個人情報に関わる事故等が発生した場合は、指定審査機関への報告が義務づけられております。つきましては、速やかに当協会へ下記の要領でご報告ください。
なお、個人情報に関わる事故等が発生したにも関わらず付与適格性事業者からの報告がなく、外部からの指摘や当協会の調査で判明した場合は更新申請の受理をお断りすることがあります。また、現地審査の過程で判明した場合は更新審査が打ち切りになることもありますのでご注意ください。
対象事業者
- プライバシーマーク付与事業者
- 当協会にプライバシーマーク付与の審査申請をしている事業者
- 当協会にプライバシーマーク付与の審査申請することを検討している事業者
報告の判断基準
- 個人情報を漏洩した場合、または漏洩したおそれがある場合
- 個人情報または個人情報を含む情報システム機器(パソコン、記録媒体、携帯電話など)を紛失した場合、または盗難に遭った場合*1
- 個人情報が不正使用された形跡がある場合、または不正使用されたおそれがある場合
- 委託先業者で上記1~3の事例が発覚した場合*2
*1情報システム機器に安全対策・セキュリティ措置(データの暗号化、パスワード設定など)を講じてあっても、この報告の対象となります。

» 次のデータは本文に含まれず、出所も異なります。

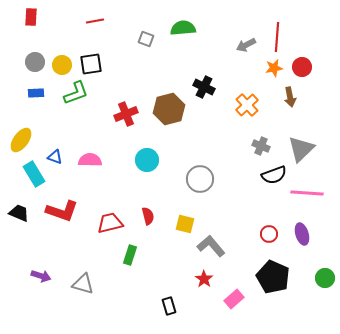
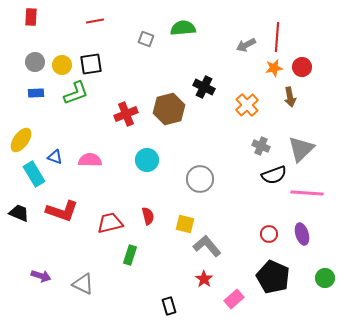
gray L-shape at (211, 246): moved 4 px left
gray triangle at (83, 284): rotated 10 degrees clockwise
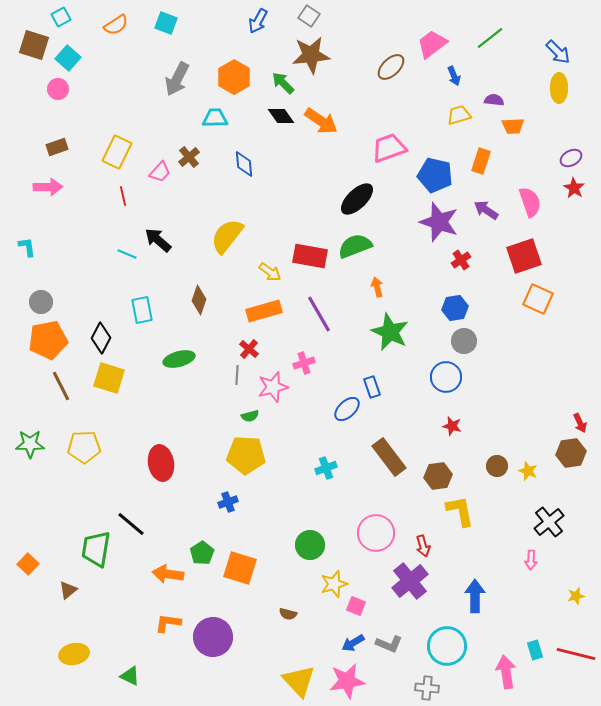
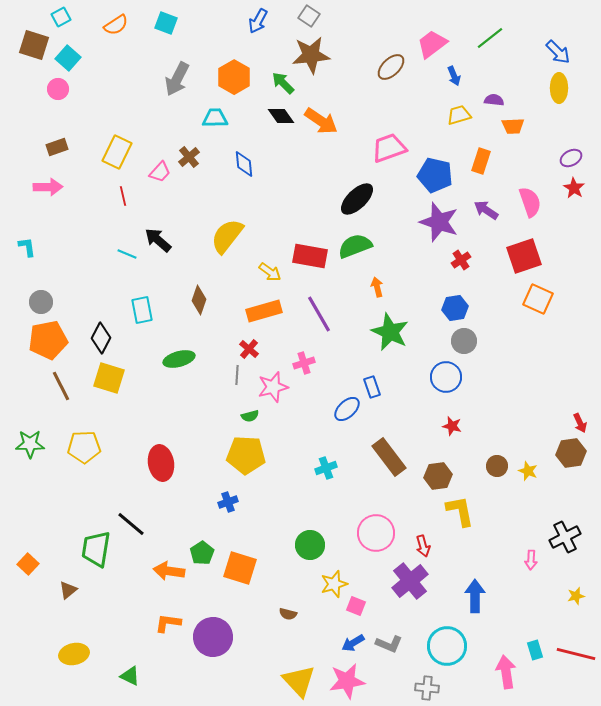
black cross at (549, 522): moved 16 px right, 15 px down; rotated 12 degrees clockwise
orange arrow at (168, 574): moved 1 px right, 3 px up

*2宅配便業者、郵便業者による配送途上の紛失事故も、この報告の対象となります。
報告いただく内容
- 事業者名
- 業種
- 発生日及び発覚日
- 事故の概要
- 事故対象の個人情報の媒体、項目及び件数
- 安全管理措置の実施状況
- 事故等に係る経過
- 事故発生元及び事故発生者
- (事故対象となった個人情報の)本人等への対応
- 事故の公表
- 2次被害
- 事業者による対応(再発防止策)
- 報告先
- 2次被害の有無
- 事業者による再発防止策(すでに実施されたもの及び予定されているもの)
その他特記事項(社内規程の整備状況、個人情報保護教育の実施状況、新聞報道等の有無など)
報告の方法
- 個人情報の取扱いに関する事故等の報告書(様式1)※a、b、cのいずれか
- 事故報告(様式2)
- 必要に応じて関連資料を添付してください。関連資料の書式は問いません。
注意!報告書には代表者印の押印が必要です。
個人情報の取扱いに関する事故等の報告書
報告書の取扱い
報告書は、事業者の起こした個人情報の事故等に関する欠格性を判断するために審査業務部で利用いたします。
報告いただいた内容についてはプライバシーマーク審査会で審議し、その結果を付与機関JIPDECへ報告するために報告書の写しを提出いたします。
なお、当該報告書(原本)は、審査業務部で保管・管理いたします。